Günbegün takip ettiğim bu savaş hakkında yazmaya devam edeceğim. Cephe hattı ile ilgili son olarak şunu söylemek istiyorum: Ruslar, Kırım’ı ele geçirerek çok önemli bir avantaj elde ettiler. Ana hedef Ukrayna’yı Oskil nehrinin diğer yakasına atıp Odessa ele geçirilirse Ukrayna’nın Karadeniz bağlantısı tamamen kesilecektir. Bu NATO’nun alacağı en büyük darbe olacaktır. Rus askeri kademesi bunu tartışıyor olabilir mi?
Cephe hattıyla ilgili söyleyeceklerimi bitirdikten sonra bir başka gelişmeye geçmek istiyorum. Şubat ayının en önemli gelişmesi Alexei Navalny’inin öldürülmesidir. Cephede binlerce Rus ve diğer etnik kökenden insanlar öldüğü bir dönemde kimse Navalny’nin ölümüne büyük tepki veremez. 20 Ağustos 2020’de Rus muhalefet figürü Aleksi Navalny, Novichok sinir gazıyla zehirlendi ve durumu ciddi. Tomsk’tan Moskova’ya yaptığı uçuş sırasında hastalanan Navalny acil iniş yaptıktan sonra Omsk’taki bir hastaneye koma halinde götürüldü. İki gün sonra Almanya’nın Berlin kentindeki Charite Hastanesine tahliye edildi. Sinir gazının kullanıldığı Kimyasal Silahların Yasaklanması Örgütü’ne bağlı (OPVCW) sertifikalı beş laboratuvar tarafından doğrulandı. 7 Eylül’de doktorlar Navalny’yi komadan çıkardıklarını ve durumunun iyileştiğini duyurdular. Navalny 22 Eylül 2020’de hastaneden taburcu edildi. OPCW Navalny’nin kanında, idrarında, deri örneklerinde ve su şişesinde Novichok grubuna ait bir kolinesteraz inhibitörünün bulunduğu söylendi. Aynı zamanda OPCW raporu, Navalny’nin Kimyasal Silahlar Sözleşmesinin kontrollü kimyasallar listesinde yer almayan yeni bir tür Novichok ile zehirlendiğini açıkladı.
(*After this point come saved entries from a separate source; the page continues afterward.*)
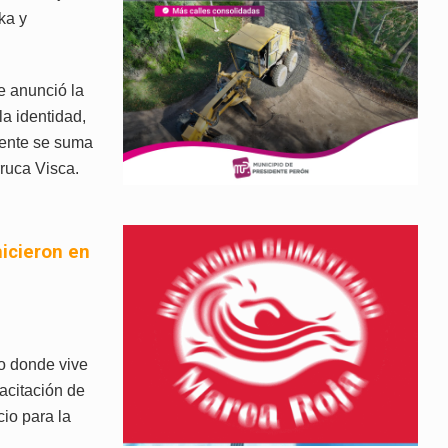
ka y
e anunció la
la identidad,
iente se suma
ruca Visca.
hicieron en
io donde vive
acitación de
io para la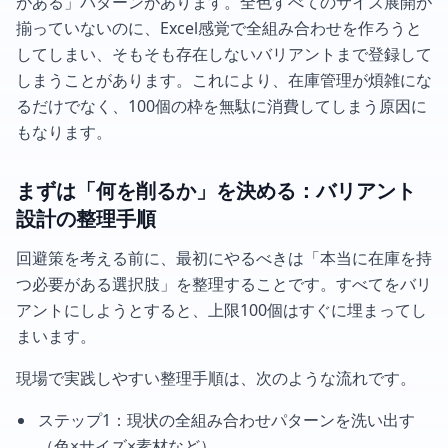
がある」パターンがあります。全色すべてのサイズ展開が
揃っていないのに、Excel感覚で全組み合わせを作ろうと
してしまい、そもそも存在しないバリアントまで登録して
しまうことがあります。これにより、在庫管理が煩雑にな
るだけでなく、100個の枠を無駄に消費してしまう原因に
もなります。
まずは「何を削るか」を決める：バリアント
設計の整理手順
回避策を考える前に、最初にやるべきは「本当に在庫を持
つ必要がある選択肢」を整理することです。すべてをバリ
アントにしようとすると、上限100個はすぐに埋まってし
まいます。
現場で実践しやすい整理手順は、次のような流れです。
ステップ1：現状の全組み合わせパターンを洗い出す
（色×サイズ×素材など）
Putin’e muhalif Aleksy Navalny zehirlendikten sonra Almanya’nın başkenti Berlin’de tedavi gördü. Daha sonra 17 Ağustos 2021’de başkent Moskova’ya dönüşünde havaalanında tutuklanmıştı.
Putin önce Yevgeny Prigozhin’i ortadan kaldırdı sonra batı yanlısı Navalny’i. Ne tesadüftür ki Putin bu ölümün kendisi için sorun olacağını düşünmüyor. Tesadüflere her zaman inanılan Rusya’da 17 Mart 2024 tarihinde devlet başkanını belirlemek için yapılacak seçim öncesi önemli bir muhalif lider öldürüldü.
Bütün muhaliflere seçimde başarılar diliyorum. Kremlin karar alırken asla duygusallığa yer vermez. Açık ara bir gerçektir ki Putin pragmatist bir liderdir.
Tekrar söylemekte fayda vardır, Navalny eceliyle ölmedi, öldürüldü, yok edildi, ortadan kaldırıldı. Putin önüne çıkan bütün engelleri yok ederek ilerleyen bir liderdir. Tarihe tanıklık ettiğimiz bir dönemde daha neler yaşayacağız ve neler göreceğiz kim bilir.
Şunu da belirtmeliyim ki bu savaş Ukrayna-Rusya savaşı değildir. Bu savaş NATO-Rusya savaşıdır. Ve Rusya açısından bir var olma savaşıdır.
Rusya-Ukrayna savaşı devam ettiği bu dönemde yeni gelişmeleri aklın, tarihin savaş biliminin ve gerçekliğin ışığında aktarmaya devam edeceğim.